UC Riverside

As human’s global energy consumption increases, reaching 17.5 TW annually in 2012, and continues to grow, the need for improved efficiencies of current renewable energy sources, such as solar energy, becomes vital. A majority of solar photons that are absorbed by photovoltaic cells are higher in energy than the bandgap material and lose that excess energy as heat. Singlet fission is a multi-electron process which fissions one excited singlet state into two separate triplet states. Incorporating singlet fission materials into a photovoltaic cell is one route to improving the efficiency of photovoltaic cells. An ideal singlet fission molecule for use in a photovoltaic cell requires three distinct improvements over current candidates: (1) increased photostability given the nature of photovoltaics and their constant exposure to sunlight, (2) increased triplet energy level so as to facilitate energy transfer at the silicon bandgap and (3) high singlet fission efficiencies. For these reasons, the rylene family with its reputation for photostability and multiple candidates with suitable energetics for singlet fission is explored in this work.

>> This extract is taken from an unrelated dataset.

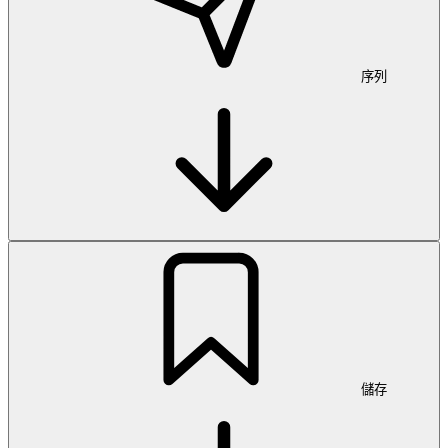
序列
儲存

Ultrafast time resolved optical spectroscopy methods are used to study two rylene candidates: peropyrene and diindenoperylene. The crystal structure of solid peropyrene consists of a herringbone arrangement of -stacked molecular pairs and diindenoperylene’s crystal structure consists of edge-to-face herringbone arrangement. We find no evidence for rapid singlet fission in the peropyrene crystals, due to the large shift of the singlet state to lower energy where it no longer fulfills the energy condition for singlet fission. Additionally, no evidence for singlet fission is found in diindenoperylene for which singlet fission would be 2,000 cm-1 uphill. These results demonstrate how both energetics and crystal packing influence the ability of a molecule to function as a singlet fission material and offer tools for surveying in the future.

A high pressure absorption cell is also built and tested in this work. The cell manipulates Beer’s Law and increases the transition dipole moment between a molecule’s S0 state and its T1 state, offering the unique ability to directly measure a molecules lowest triplet state energy.